Polycomb-mediated silencing in neuroendocrine prostate cancer

Clermont, Pier-Luc; Lin, Dong; Crea, Francesco; Wu, Rebecca; Xue, Hui; Wang, Yuwei; Thu, Kelsie L; Lam, Wan L; Collins, Colin C; Wang, Yuzhuo and Helgason, Cheryl D (2015). Polycomb-mediated silencing in neuroendocrine prostate cancer. Clinical Epigenetics, 7(40)

DOI: https://doi.org/10.1186/s13148-015-0074-4

Abstract

BACKGROUND:
Neuroendocrine prostate cancer (NEPC) is a highly aggressive subtype of prostate cancer (PCa) for which the median survival remains less than a year. Current treatments are only palliative in nature, and the lack of suitable pre-clinical models has hampered previous efforts to develop novel therapeutic strategies.

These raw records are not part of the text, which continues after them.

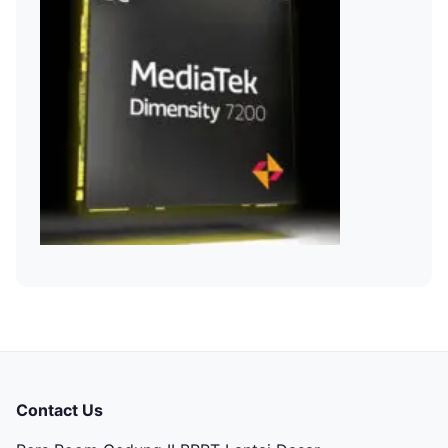
Contact Us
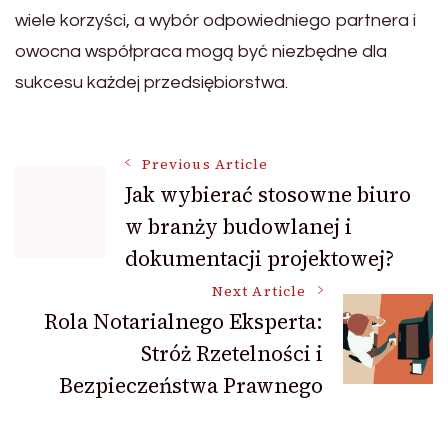
wiele korzyści, a wybór odpowiedniego partnera i
owocna współpraca mogą być niezbędne dla
sukcesu każdej przedsiębiorstwa.
Post
Previous Article
Jak wybierać stosowne biuro
w branży budowlanej i
Navigation
dokumentacji projektowej?
Next Article
Rola Notarialnego Eksperta:
Stróż Rzetelności i
Bezpieczeństwa Prawnego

Addressing this need, we have recently established the first in vivo model of complete neuroendocrine transdifferentiation using patient-derived xenografts. Few genetic differences were observed between parental PCa and relapsed NEPC, suggesting that NEPC likely results from alterations that are epigenetic in nature. Thus, we sought to identify targetable epigenetic regulators whose expression was elevated in NEPC using genome-wide profiling of patient-derived xenografts and clinical samples.
RESULTS:
Our data indicate that multiple members of the polycomb group (PcG) family of transcriptional repressors were selectively upregulated in NEPC. Notably, CBX2 and EZH2 were consistently the most highly overexpressed epigenetic regulators across multiple datasets from clinical and xenograft tumor tissues. Given the striking upregulation of PcG genes and other transcriptional repressors, we derived a 185-gene list termed 'neuroendocrine-associated repression signature' (NEARS) by overlapping transcripts downregulated across multiple in vivo NEPC models. In line with the striking upregulation of PcG family members, NEARS was preferentially enriched with PcG target genes, suggesting a driving role for PcG silencing in NEPC. Importantly, NEARS was significantly associated with high-grade tumors, metastatic progression, and poor outcome in multiple clinical datasets, consistent with extensive literature linking PcG genes and aggressive disease progression.
CONCLUSIONS:
We have explored the epigenetic landscape of NEPC and provided evidence of increased PcG-mediated silencing associated with aberrant transcriptional regulation of key differentiation genes. Our results position CBX2 and EZH2 as potential therapeutic targets in NEPC, providing opportunities to explore novel strategies aimed at reversing epigenetic alterations driving this lethal disease.